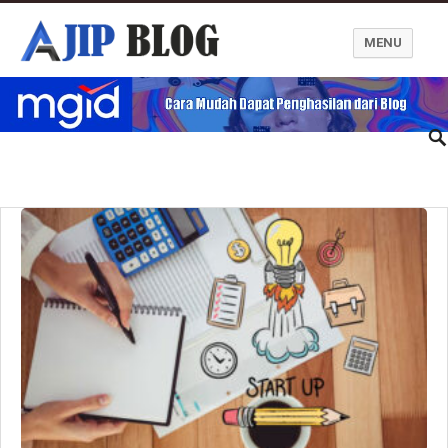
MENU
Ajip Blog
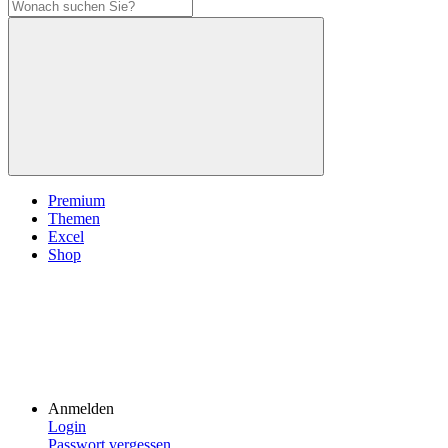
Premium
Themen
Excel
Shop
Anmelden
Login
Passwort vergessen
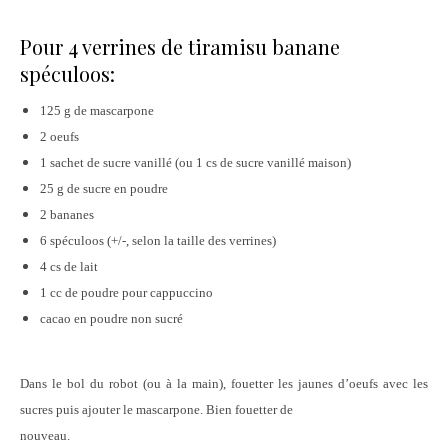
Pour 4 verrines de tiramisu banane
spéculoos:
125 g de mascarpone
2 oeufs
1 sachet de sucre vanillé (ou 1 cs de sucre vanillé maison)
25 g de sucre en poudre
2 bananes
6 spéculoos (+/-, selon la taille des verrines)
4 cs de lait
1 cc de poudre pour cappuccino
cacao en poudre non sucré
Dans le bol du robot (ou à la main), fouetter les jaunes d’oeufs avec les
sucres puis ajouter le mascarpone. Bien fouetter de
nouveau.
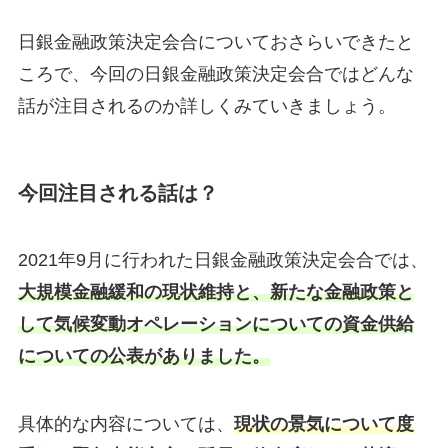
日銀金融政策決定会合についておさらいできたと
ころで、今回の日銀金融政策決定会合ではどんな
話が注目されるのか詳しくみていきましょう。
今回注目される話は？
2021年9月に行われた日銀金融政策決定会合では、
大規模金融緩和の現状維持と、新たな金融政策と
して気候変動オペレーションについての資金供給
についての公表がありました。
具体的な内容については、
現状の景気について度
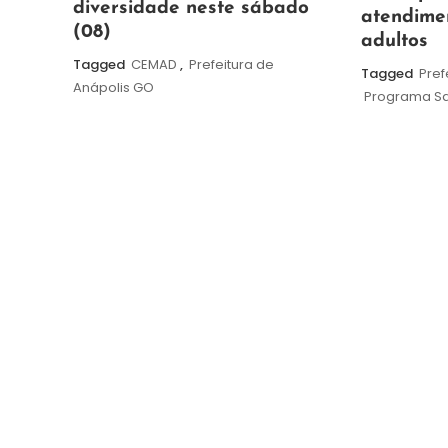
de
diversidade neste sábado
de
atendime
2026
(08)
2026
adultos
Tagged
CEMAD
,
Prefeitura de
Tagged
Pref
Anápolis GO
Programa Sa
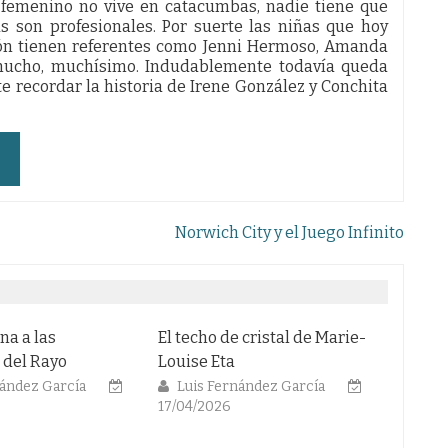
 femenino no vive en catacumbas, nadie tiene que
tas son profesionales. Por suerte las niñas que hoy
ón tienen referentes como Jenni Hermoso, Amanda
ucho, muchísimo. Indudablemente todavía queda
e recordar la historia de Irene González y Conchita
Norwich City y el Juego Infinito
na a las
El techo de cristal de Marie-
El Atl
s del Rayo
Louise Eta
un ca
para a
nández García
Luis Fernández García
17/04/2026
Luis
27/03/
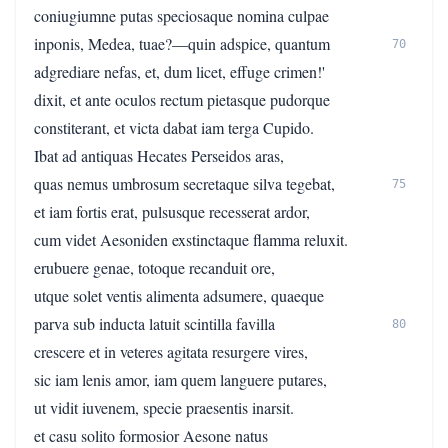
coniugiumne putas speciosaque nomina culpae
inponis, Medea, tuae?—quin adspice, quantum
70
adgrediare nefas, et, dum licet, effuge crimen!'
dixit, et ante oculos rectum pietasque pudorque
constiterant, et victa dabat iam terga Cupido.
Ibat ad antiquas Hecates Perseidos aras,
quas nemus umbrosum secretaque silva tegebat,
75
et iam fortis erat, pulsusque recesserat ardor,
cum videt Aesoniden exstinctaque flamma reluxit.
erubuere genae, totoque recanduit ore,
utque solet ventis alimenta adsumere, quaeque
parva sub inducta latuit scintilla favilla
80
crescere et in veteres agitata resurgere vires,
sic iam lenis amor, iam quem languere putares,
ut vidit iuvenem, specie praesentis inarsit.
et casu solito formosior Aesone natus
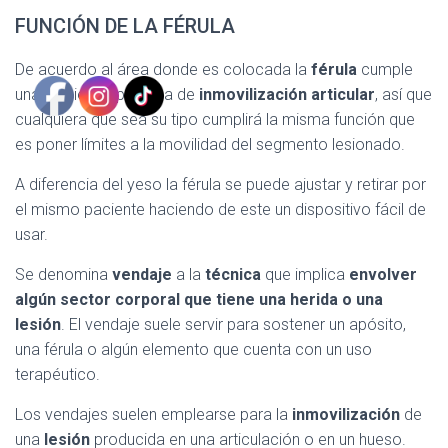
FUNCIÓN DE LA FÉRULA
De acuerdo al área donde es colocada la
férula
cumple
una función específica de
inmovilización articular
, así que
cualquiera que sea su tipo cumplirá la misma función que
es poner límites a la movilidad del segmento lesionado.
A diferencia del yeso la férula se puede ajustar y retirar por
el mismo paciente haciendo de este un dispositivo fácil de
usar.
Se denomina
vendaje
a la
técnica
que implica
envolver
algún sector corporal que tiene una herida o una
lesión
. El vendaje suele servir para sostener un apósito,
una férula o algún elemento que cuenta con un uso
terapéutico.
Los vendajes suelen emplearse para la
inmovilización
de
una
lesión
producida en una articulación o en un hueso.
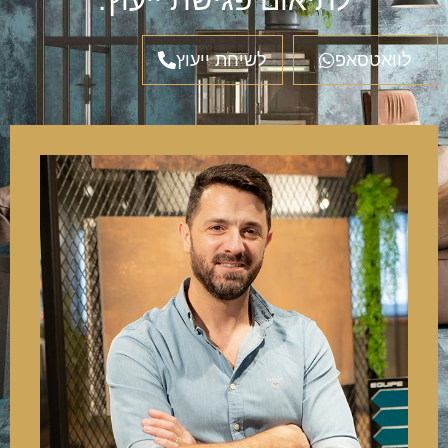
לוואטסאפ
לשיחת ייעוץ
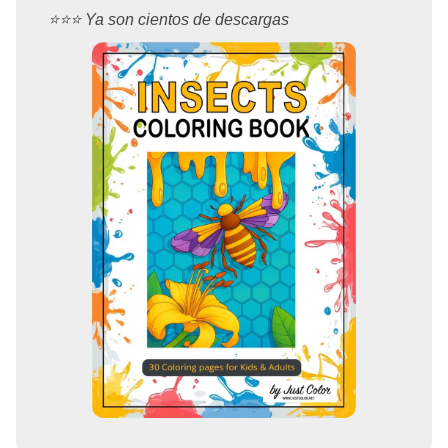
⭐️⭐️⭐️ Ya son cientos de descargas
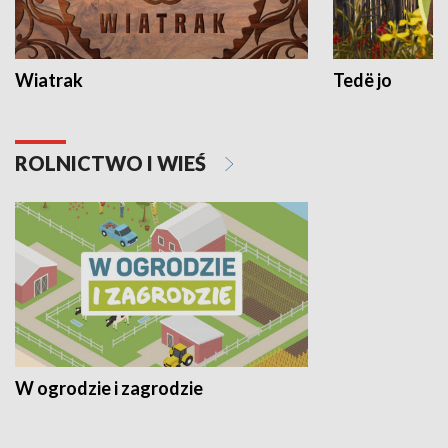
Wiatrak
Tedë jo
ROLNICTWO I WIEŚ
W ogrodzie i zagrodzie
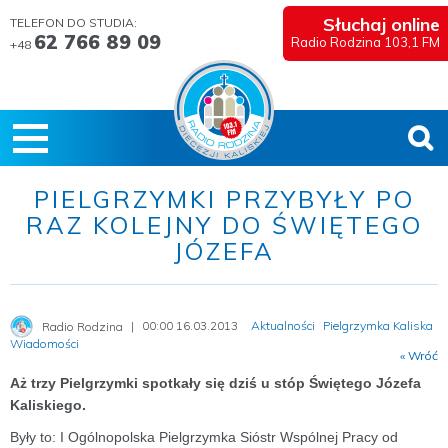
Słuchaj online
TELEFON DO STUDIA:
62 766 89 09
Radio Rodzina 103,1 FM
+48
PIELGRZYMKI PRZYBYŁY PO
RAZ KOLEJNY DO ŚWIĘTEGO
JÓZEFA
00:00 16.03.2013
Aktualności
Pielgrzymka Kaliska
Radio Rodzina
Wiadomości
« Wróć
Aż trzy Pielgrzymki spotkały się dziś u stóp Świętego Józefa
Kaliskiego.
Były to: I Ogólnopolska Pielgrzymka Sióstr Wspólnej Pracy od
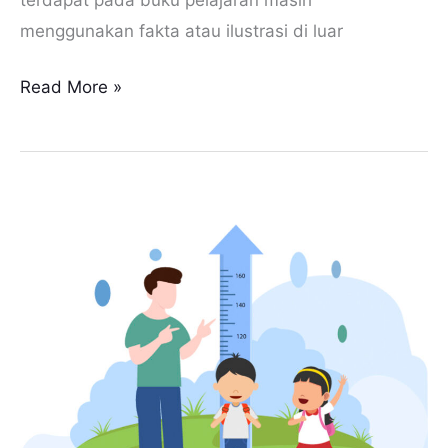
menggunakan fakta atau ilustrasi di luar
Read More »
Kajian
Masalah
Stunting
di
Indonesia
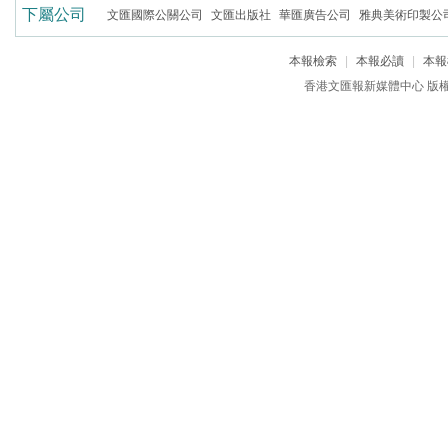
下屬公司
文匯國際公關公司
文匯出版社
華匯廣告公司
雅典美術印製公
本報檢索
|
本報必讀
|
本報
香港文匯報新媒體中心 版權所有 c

▸ **The problem**
Repeat only the lines between the start of the data and the line with "4 cs de lait", including those two lines, and skip the pictures.

▸ **Answer to this problem**
MENU
Ajip Blog
Premium
Themen
Excel
Shop
Anmelden
Login
Passwort vergessen
Pour 4 verrines de tiramisu banane
spéculoos:
125 g de mascarpone
2 oeufs
1 sachet de sucre vanillé (ou 1 cs de sucre vanillé maison)
25 g de sucre en poudre
2 bananes
6 spéculoos (+/-, selon la taille des verrines)
4 cs de lait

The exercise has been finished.